Little chance of ambush as Mayo set for Carrick cruise

Little chance of ambush as Mayo set for Carrick cruise

Leitrim's Shane Quinn in a battle with Tommy Conroy of Mayo during the 2021 Connacht SFC semi-final in MacHale Park, Castlebar. Picture: INPHO/Tommy Dickson

Most aficionados of football will have no difficulty in providing the year of Mayo’s last senior defeat to Leitrim. The likelihood, however, is that the majority will be right for the wrong reason. Because while 1994 remains famous for Leitrim’s slaying of the Jack O’Shea-managed Mayo to win what remains the last time the Wild Rose County lifted the Nestor Cup, most will have forgotten it was only the first of two times that John O’Mahony’s ‘minnows’ got the better of his native county that year.

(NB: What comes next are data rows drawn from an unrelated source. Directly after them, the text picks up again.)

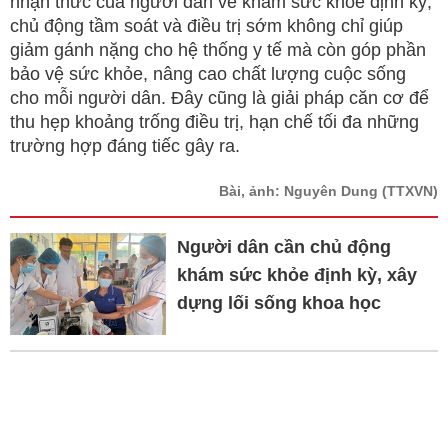
nhận thức của người dân về khám sức khỏe định kỳ,
chủ động tầm soát và điều trị sớm không chỉ giúp
giảm gánh nặng cho hệ thống y tế mà còn góp phần
bảo vệ sức khỏe, nâng cao chất lượng cuộc sống
cho mỗi người dân. Đây cũng là giải pháp căn cơ để
thu hẹp khoảng trống điều trị, hạn chế tối đa những
trường hợp đáng tiếc gây ra.
Bài, ảnh: Nguyên Dung
(TTXVN)
Người dân cần chủ động
khám sức khỏe định kỳ, xây
dựng lối sống khoa học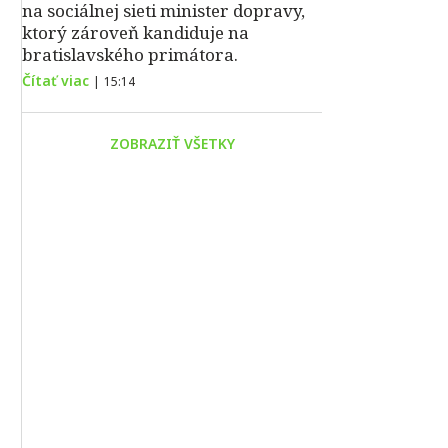
na sociálnej sieti minister dopravy,
ktorý zároveň kandiduje na
bratislavského primátora.
Čítať viac
|
15:14
ZOBRAZIŤ VŠETKY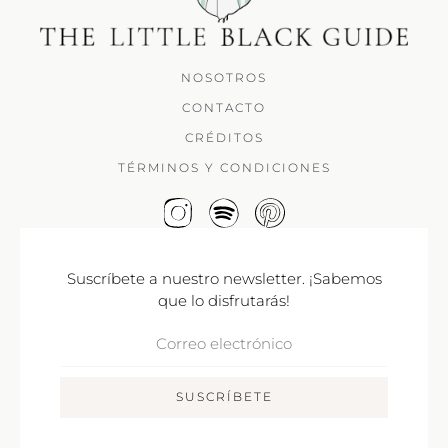
NOSOTROS
CONTACTO
CRÉDITOS
TÉRMINOS Y CONDICIONES
Suscríbete a nuestro newsletter. ¡Sabemos
que lo disfrutarás!
Correo
Electrónico
SUSCRÍBETE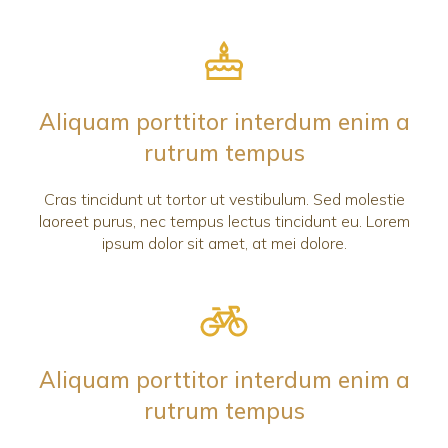
Aliquam porttitor interdum enim a
rutrum tempus
Cras tincidunt ut tortor ut vestibulum. Sed molestie
laoreet purus, nec tempus lectus tincidunt eu. Lorem
ipsum dolor sit amet, at mei dolore.
Aliquam porttitor interdum enim a
rutrum tempus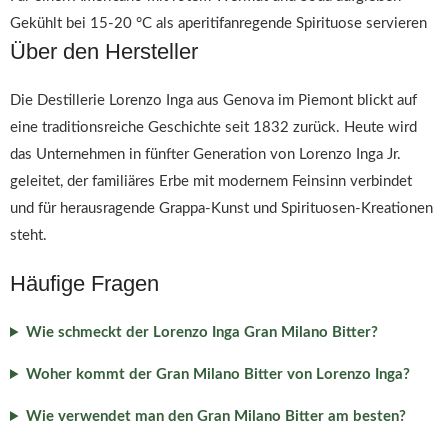
Gekühlt bei 15-20 °C als aperitifanregende Spirituose servieren
Über den Hersteller
Die Destillerie Lorenzo Inga aus Genova im Piemont blickt auf
eine traditionsreiche Geschichte seit 1832 zurück. Heute wird
das Unternehmen in fünfter Generation von Lorenzo Inga Jr.
geleitet, der familiäres Erbe mit modernem Feinsinn verbindet
und für herausragende Grappa-Kunst und Spirituosen-Kreationen
steht.
Häufige Fragen
Wie schmeckt der Lorenzo Inga Gran Milano Bitter?
Woher kommt der Gran Milano Bitter von Lorenzo Inga?
Wie verwendet man den Gran Milano Bitter am besten?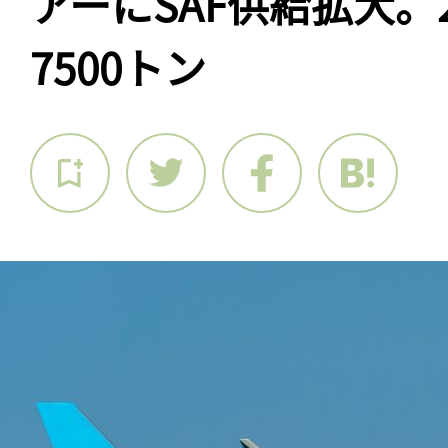
アーにSAF供給拡大。
7500トン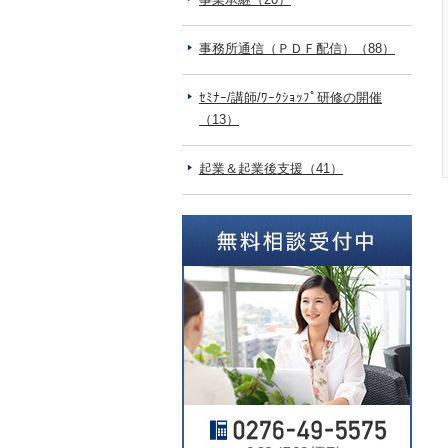
事務所通信（ＰＤＦ配信）（88）
ｾﾐﾅｰ/講師/ﾜｰｸｼｮｯﾌﾟ研修の開催
（13）
起業＆起業後支援（41）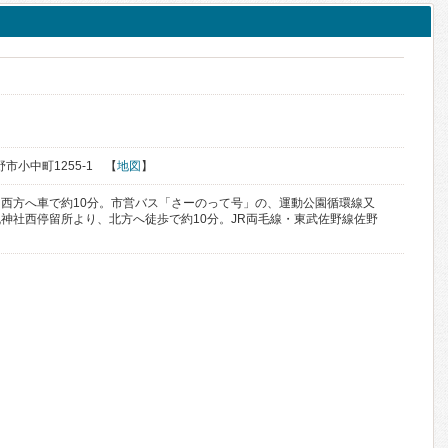
野市小中町1255-1 【
地図
】
西方へ車で約10分。市営バス「さーのって号」の、運動公園循環線又
神社西停留所より、北方へ徒歩で約10分。JR両毛線・東武佐野線佐野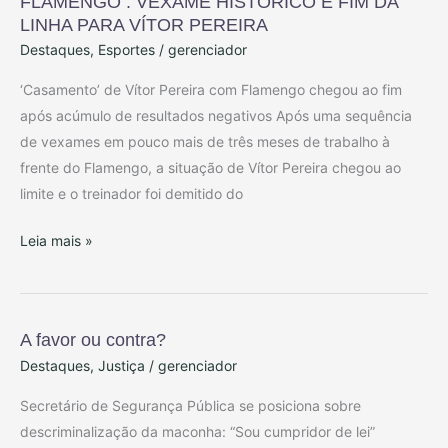
FLAMENGO : VEXAME HISTÓRICO E FIM DA
LINHA PARA VÍTOR PEREIRA
Destaques
,
Esportes
/
gerenciador
‘Casamento’ de Vítor Pereira com Flamengo chegou ao fim
após acúmulo de resultados negativos Após uma sequência
de vexames em pouco mais de três meses de trabalho à
frente do Flamengo, a situação de Vítor Pereira chegou ao
limite e o treinador foi demitido do
Leia mais »
A favor ou contra?
A
Destaques
,
Justiça
/
gerenciador
favor
ou
Secretário de Segurança Pública se posiciona sobre
contra?
descriminalização da maconha: “Sou cumpridor de lei”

Mayo’s annus horribilis under O’Shea – they had also won just one out of seven National Football League Division 1 games in the 1993/94 season – saw the former Kerry footballer make way as manager for Anthony Egan. But there was no bounce under the Bonniconlon man either, with Mayo losing all four of their pre-Christmas matches in the 1994-95 Division 2 campaign. The fourth, on November 27, 1994 was in Charlestown’s Fr O’Hara Park, meaning John O’Mahony hadn’t far to travel from his Ballaghaderreen home to lead his Leitrim team into battle against the Green and Red.

Mayo, in their previous home game, had lost by four points to Louth so that the defending Connacht champions also beat them, 0-13 to 1-7, didn’t come as much of a surprise, even if Leitrim were only a few weeks home from a team holiday to New York and Connecticut where they had been treated like kings by the diaspora for their historic championship exploits earlier in the year.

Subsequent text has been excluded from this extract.